Not only did he lose his job, but thanks to family law, his wife banished him and alienated his daughter, Hayley. As he describes below, this was the most painful loss of all. 
(Editor’s Note– I invite readers to describe how they would react if they were in Dan’s shoes.  hmakow@gmail.com) 
by Dan Abshear
(henrymakow.com)

Never would I ever thought I would experience the severe trauma of parental alienation.
According to Wikipedia, Parental alienation is the process, and the result, of the psychological manipulation of a child into showing unwarranted fear, disrespect or hostility towards a parent or other family members.
First of all, I raised my daughter Hayley alone the first 10 years of her life in a town west of St. Louis, Missouri where we lived.  During that time her mother wanted nothing to do with her, and that was obvious not only to myself but others as well.  So I was the primary caregiver.  During that time, I spent a lot of time with Hayley trying to be the best father I could be.
Around the age of 10, Hayley’s mother started spending time with her.  Apparently, Hayley’s mother felt she could manipulate Hayley at that age.
FALSE CHARGES
In 2009, when Hayley was 11, her mother falsely accused me of physically abusing her and as a result I lost everything and everyone really.  So I left the state and moved to Georgia.  After the false allegations, and losing everything I began writing Hayley letters.
At first Hayley responded to my letters; they seemed to give her needed peace and happiness.  And that was my intention.  In 2011, I got a bunch of money and mailed her a thousand dollars.  Hayley later told me she shared that money with her mother.
Then something happened and Hayley stopped responding to me, although I continued to hand write beautiful letters at least once a week until the year 2016.  Hayley eventually told me she did read and receive all the letters.
In 2015, I was living in Milwaukee, Wisconsin and decided to move back to Missouri to attempt to see Hayley.  There was a warrant for my arrest in Missouri for violating a restraining order so I turned myself in once I arrived in St. Louis.  Then I did 3 months in jail for that offence.
I wrote Hayley often in jail and asked that she see me in jail.  So one time Hayley did see me in jail.
And I did not recognize her when she approached me in jail, as I had not seen Hayley in 4 years at that time.  The visit on the phone with Hayley in jail went rather well I felt.

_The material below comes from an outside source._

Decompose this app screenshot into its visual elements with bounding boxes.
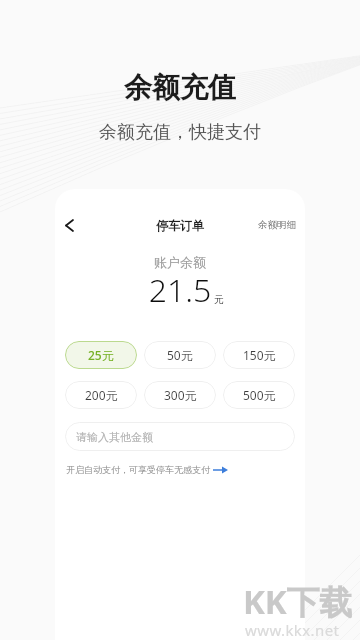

Once released from jail, I asked Hayley to see me at my parents house.  So one evening she came to my parent’s house and I spent a few hours with Hayley.  All things considered that evening went very well.  During that visit with her I learned that Hayley viewed me as violent, unstable and aggressive.  None of which is true.  This visit with Hayley was good I feel, but Hayley was distant.  At the end of that visit Hayley told me she wanted to see me on fathers day.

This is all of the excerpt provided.